EXERCISE DATA below:

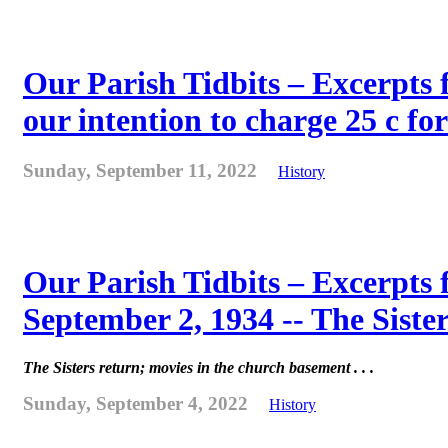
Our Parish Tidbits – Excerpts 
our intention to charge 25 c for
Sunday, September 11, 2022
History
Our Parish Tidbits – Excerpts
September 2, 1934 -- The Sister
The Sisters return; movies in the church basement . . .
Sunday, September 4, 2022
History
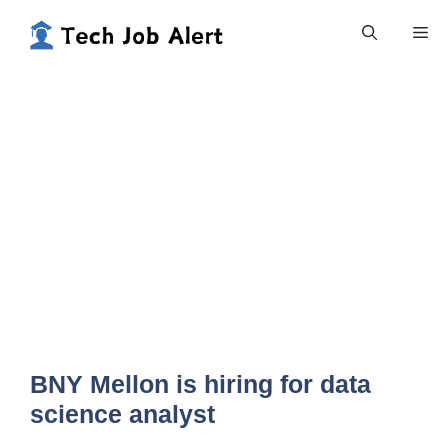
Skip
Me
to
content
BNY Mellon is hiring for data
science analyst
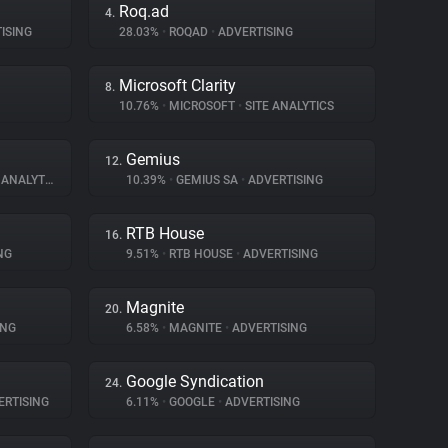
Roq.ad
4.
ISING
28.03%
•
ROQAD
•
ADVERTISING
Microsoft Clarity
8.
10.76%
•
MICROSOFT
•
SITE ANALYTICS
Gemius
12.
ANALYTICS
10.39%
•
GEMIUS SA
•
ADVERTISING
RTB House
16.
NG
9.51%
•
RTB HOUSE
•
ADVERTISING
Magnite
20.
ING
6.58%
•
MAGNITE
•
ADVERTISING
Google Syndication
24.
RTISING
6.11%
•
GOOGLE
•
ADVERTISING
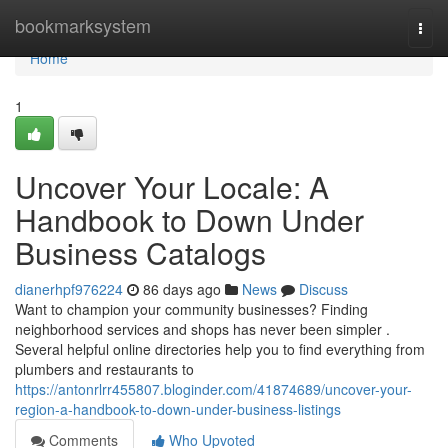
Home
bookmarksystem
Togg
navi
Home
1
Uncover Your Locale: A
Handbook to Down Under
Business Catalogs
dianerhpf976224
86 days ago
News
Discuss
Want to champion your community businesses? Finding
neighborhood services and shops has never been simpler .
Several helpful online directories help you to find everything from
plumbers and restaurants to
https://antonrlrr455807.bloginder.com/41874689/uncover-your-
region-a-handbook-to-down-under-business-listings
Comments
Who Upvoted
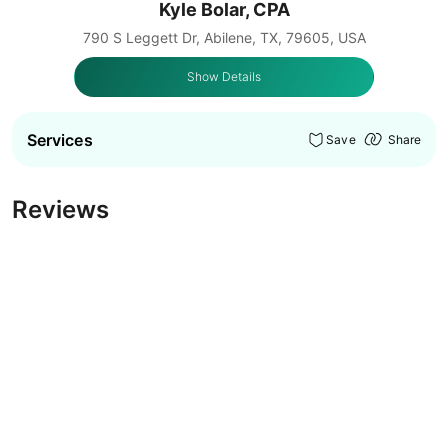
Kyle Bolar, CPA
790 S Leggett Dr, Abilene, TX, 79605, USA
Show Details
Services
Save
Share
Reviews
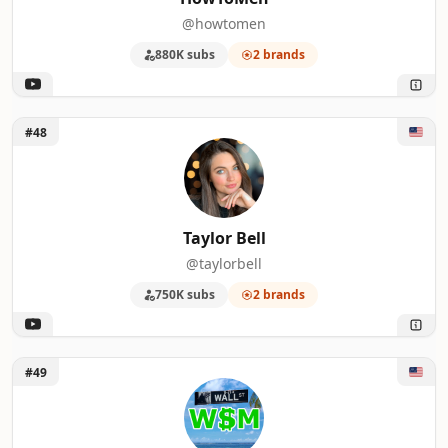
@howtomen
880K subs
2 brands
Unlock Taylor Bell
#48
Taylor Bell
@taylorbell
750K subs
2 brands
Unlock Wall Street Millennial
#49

End of EXERCISE DATA.

### WORK TO BE COMPLETED
The complete set of records should be written out again, pictures excluded.

### OUTPUT FOR THIS TASK
Our Parish Tidbits – Excerpts 
our intention to charge 25 c for
Sunday, September 11, 2022
History
Our Parish Tidbits – Excerpts
September 2, 1934 -- The Sister
The Sisters return; movies in the church basement . . .
Sunday, September 4, 2022
History
Skip
Me
to
content
BNY Mellon is hiring for data
science analyst
Roq.ad
4.
ISING
28.03%
•
ROQAD
•
ADVERTISING
Microsoft Clarity
8.
10.76%
•
MICROSOFT
•
SITE ANALYTICS
Gemius
12.
ANALYTICS
10.39%
•
GEMIUS SA
•
ADVERTISING
RTB House
16.
NG
9.51%
•
RTB HOUSE
•
ADVERTISING
Magnite
20.
ING
6.58%
•
MAGNITE
•
ADVERTISING
Google Syndication
24.
RTISING
6.11%
•
GOOGLE
•
ADVERTISING
Home
bookmarksystem
Togg
navi
Home
1
Uncover Your Locale: A
Handbook to Down Under
Business Catalogs
dianerhpf976224
86 days ago
News
Discuss
Want to champion your community businesses? Finding
neighborhood services and shops has never been simpler .
Several helpful online directories help you to find everything from
plumbers and restaurants to
https://antonrlrr455807.bloginder.com/41874689/uncover-your-
region-a-handbook-to-down-under-business-listings
Comments
Who Upvoted
Kyle Bolar, CPA
790 S Leggett Dr, Abilene, TX, 79605, USA
Show Details
Services
Save
Share
Reviews
@howtomen
880K subs
2 brands
Unlock Taylor Bell
#48
Taylor Bell
@taylorbell
750K subs
2 brands
Unlock Wall Street Millennial
#49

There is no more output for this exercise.